WHAT YOU WILL DO >> Below are some entries. Count how many of their lines include "einer", then give that number only.

<<<<

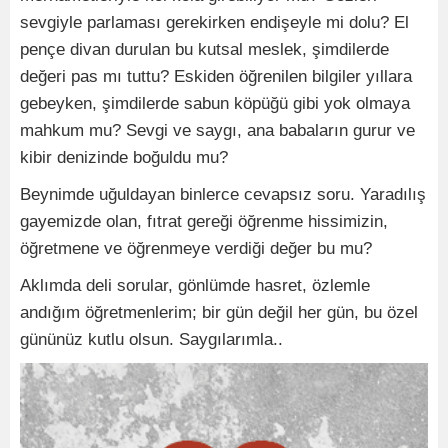
sevgiyle parlaması gerekirken endişeyle mi dolu? El
pençe divan durulan bu kutsal meslek, şimdilerde
değeri pas mı tuttu? Eskiden öğrenilen bilgiler yıllara
gebeyken, şimdilerde sabun köpüğü gibi yok olmaya
mahkum mu? Sevgi ve saygı, ana babaların gurur ve
kibir denizinde boğuldu mu?
Beynimde uğuldayan binlerce cevapsız soru. Yaradılış
gayemizde olan, fıtrat gereği öğrenme hissimizin,
öğretmene ve öğrenmeye verdiği değer bu mu?
Aklımda deli sorular, gönlümde hasret, özlemle
andığım öğretmenlerim; bir gün değil her gün, bu özel
gününüz kutlu olsun. Saygılarımla..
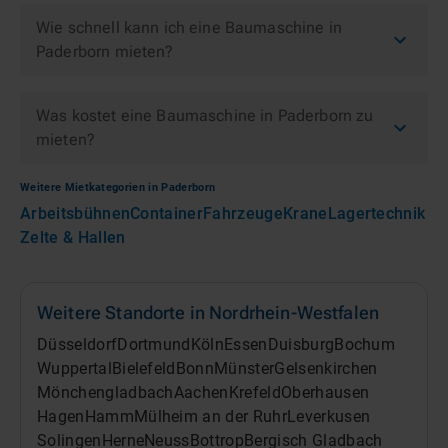
Wie schnell kann ich eine Baumaschine in
Paderborn mieten?
Was kostet eine Baumaschine in Paderborn zu
mieten?
Weitere Mietkategorien in
Paderborn
Arbeitsbühnen
Container
Fahrzeuge
Krane
Lagertechnik
Zelte & Hallen
Weitere Standorte in
Nordrhein-Westfalen
Düsseldorf
Dortmund
Köln
Essen
Duisburg
Bochum
Wuppertal
Bielefeld
Bonn
Münster
Gelsenkirchen
Mönchengladbach
Aachen
Krefeld
Oberhausen
Hagen
Hamm
Mülheim an der Ruhr
Leverkusen
Solingen
Herne
Neuss
Bottrop
Bergisch Gladbach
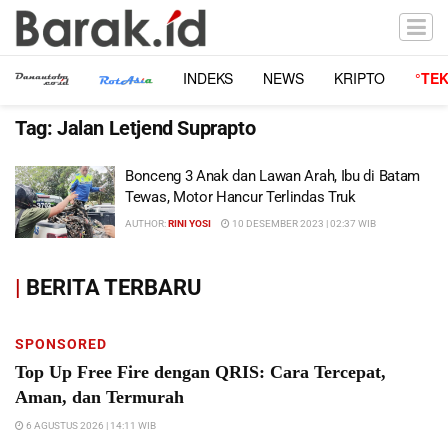
INDEKS
NEWS
KRIPTO
°TE
Tag:
Jalan Letjend Suprapto
Bonceng 3 Anak dan Lawan Arah, Ibu di Batam
Tewas, Motor Hancur Terlindas Truk
AUTHOR:
RINI YOSI
10 DESEMBER 2023 | 02:37 WIB
|
BERITA TERBARU
SPONSORED
Top Up Free Fire dengan QRIS: Cara Tercepat,
Aman, dan Termurah
6 AGUSTUS 2026 | 14:11 WIB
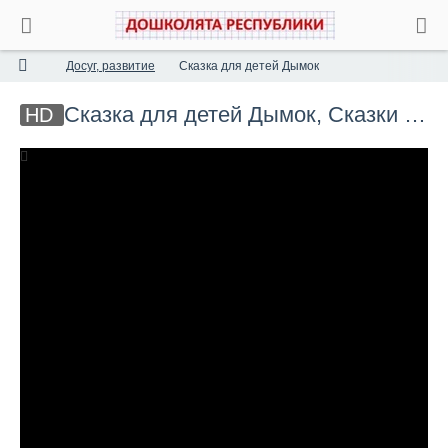
Аудиосказка Грузинская народная сказка Сварливые старухи и разумная девочка Слушать онлайн
Литературная гостиная
00:03:33
Досуг, развитие
Сказка для детей Дымок
Аудиосказка Белорусская народная сказка Андрей всех мудрей Слушать онлайн
Литературная гостиная
00:09:25
Сказка для детей Дымок, Сказки для детей (аудио,виде, анимация...)
HD
Аудиосказка Армянская народная сказка Волшебная роза Слушать онлайн
00:07:04
Литературная гостиная
00:10:30
Аудиосказка Русская народная сказка У страха глаза велики Слушать онлайн
Литературная гостиная
00:03:10
Корней Чуковский Крокодил часть 2 Рассказ детям
Литературная гостиная
00:07:40
АудиоСказка-фэнтези Почему сова днем прячется
Литературная гостиная
00:08:07
Сказка на ночь Как поживаешь, зайчишка Пушишка
Литературная гостиная
00:07:54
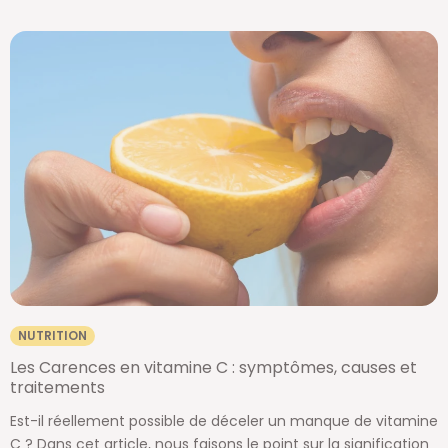
NUTRITION
Les Carences en vitamine C : symptômes, causes et
traitements
Est-il réellement possible de déceler un manque de vitamine
C ? Dans cet article, nous faisons le point sur la signification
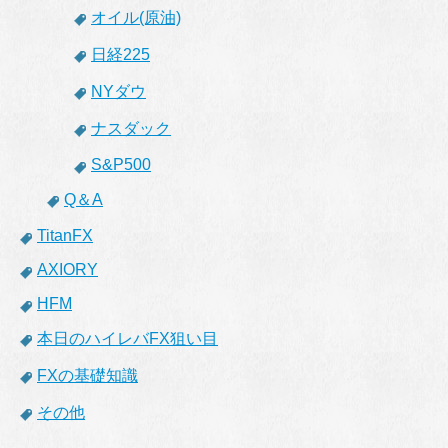
オイル(原油)
日経225
NYダウ
ナスダック
S&P500
Q＆A
TitanFX
AXIORY
HFM
本日のハイレバFX狙い目
FXの基礎知識
その他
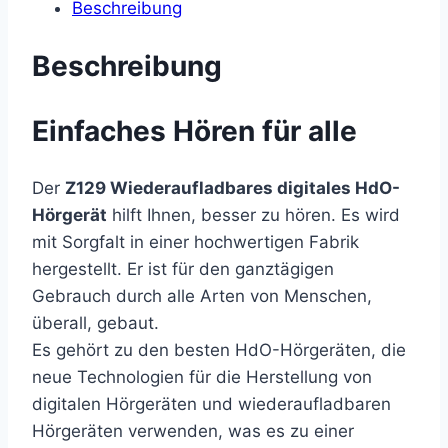
Beschreibung
Beschreibung
Einfaches Hören für alle
Der
Z129 Wiederaufladbares digitales HdO-
Hörgerät
hilft Ihnen, besser zu hören. Es wird
mit Sorgfalt in einer hochwertigen Fabrik
hergestellt. Er ist für den ganztägigen
Gebrauch durch alle Arten von Menschen,
überall, gebaut.
Es gehört zu den besten HdO-Hörgeräten, die
neue Technologien für die Herstellung von
digitalen Hörgeräten und wiederaufladbaren
Hörgeräten verwenden, was es zu einer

>>>>

EXERCISE OUTPUT >> 2